Of special interest to the people of Australia: read below link.
https://treasury.gov.au/review/tax-white-paper/at-a-glance
(How piss-weak are both this nation’s political parties.)
Both of which, where applicable, the paying of mining and or petroleum rental resource taxes (mineral and or petroleum) are simply being ignored by the o/seas mining conglomerates as they busily continue plundering our nation’s resources. (see Chevron and Exxon)
Neither political party has the testosterone to pursue binding legislation that states must pay either or both rental resource tax and their Australia-earned income tax, where applicable, to pay their tax obligations.
If not paid, “they should have their mining permit suitably annulled, no second chances.”
Both our major political parties fail to oblige their Commonwealth of Australia duty, Why?
The failure of both major political parties. See below.
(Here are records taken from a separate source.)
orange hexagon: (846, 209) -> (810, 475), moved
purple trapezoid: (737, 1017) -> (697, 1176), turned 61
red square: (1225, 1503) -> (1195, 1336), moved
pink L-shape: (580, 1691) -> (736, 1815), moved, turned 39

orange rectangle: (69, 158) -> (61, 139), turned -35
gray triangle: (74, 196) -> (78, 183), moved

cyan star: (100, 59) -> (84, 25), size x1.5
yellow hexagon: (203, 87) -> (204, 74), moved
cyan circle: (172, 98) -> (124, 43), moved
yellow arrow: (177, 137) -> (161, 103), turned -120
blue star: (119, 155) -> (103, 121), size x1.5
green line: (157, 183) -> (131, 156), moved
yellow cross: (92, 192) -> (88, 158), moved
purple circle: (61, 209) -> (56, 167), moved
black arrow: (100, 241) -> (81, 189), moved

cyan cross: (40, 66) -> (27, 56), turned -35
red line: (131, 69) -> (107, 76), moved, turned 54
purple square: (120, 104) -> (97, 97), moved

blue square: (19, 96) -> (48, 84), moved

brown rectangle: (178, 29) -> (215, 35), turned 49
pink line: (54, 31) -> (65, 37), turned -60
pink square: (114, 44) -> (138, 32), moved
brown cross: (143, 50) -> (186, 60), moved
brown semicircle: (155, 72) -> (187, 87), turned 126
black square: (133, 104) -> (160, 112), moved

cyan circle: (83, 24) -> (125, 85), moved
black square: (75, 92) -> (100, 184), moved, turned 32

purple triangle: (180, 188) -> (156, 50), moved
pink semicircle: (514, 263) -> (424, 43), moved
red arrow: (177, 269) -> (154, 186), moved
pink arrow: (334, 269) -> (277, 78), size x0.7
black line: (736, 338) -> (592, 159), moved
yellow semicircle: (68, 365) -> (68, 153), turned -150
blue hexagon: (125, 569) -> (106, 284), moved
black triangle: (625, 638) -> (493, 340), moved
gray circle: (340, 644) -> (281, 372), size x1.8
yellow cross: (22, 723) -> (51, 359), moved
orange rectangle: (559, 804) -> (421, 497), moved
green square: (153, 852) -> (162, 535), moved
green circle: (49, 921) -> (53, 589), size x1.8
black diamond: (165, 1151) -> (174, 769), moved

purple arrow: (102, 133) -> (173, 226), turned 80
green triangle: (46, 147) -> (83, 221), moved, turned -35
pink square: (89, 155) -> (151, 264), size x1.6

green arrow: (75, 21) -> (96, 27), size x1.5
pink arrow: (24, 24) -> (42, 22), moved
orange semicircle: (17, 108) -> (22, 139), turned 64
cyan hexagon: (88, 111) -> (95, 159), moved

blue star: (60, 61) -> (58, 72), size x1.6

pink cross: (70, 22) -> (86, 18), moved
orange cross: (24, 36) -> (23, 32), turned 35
The operation of the Australian taxation system is established by statute, as follows:
Taxation law and the ATO
The operation of the Australian taxation system is established by statute, as follows:
•
the Australian Constitution establishes the Commonwealth of Australia[1] and empowers its Parliament to enact laws in respect of taxation[2]
•
the ATO is a statutory agency of the Commonwealth of Australia, established to assist the Commissioner of Taxation, who is the head of that statutory agency[3]
•
the Commissioner administers the Taxation Administration Act 1953 (TAA)[4] and is legally entitled to institute, and appear in, legal proceedings in their official name[5]
•
the TAA and other taxation laws are valid[6] and apply to the entirety of the land mass of Australia, as well as its coastal seas and external territories[7]; a person within these geographic boundaries cannot exempt themselves from taxation laws[8]
•
the Commissioner is required by law to make assessments of the taxable income and tax payable by taxpayers[9], and
•
taxation liabilities must be paid in Australian currency.[10]
What weak-gutted persons that have become our Australian Prime Ministers. (Circa say 1980.)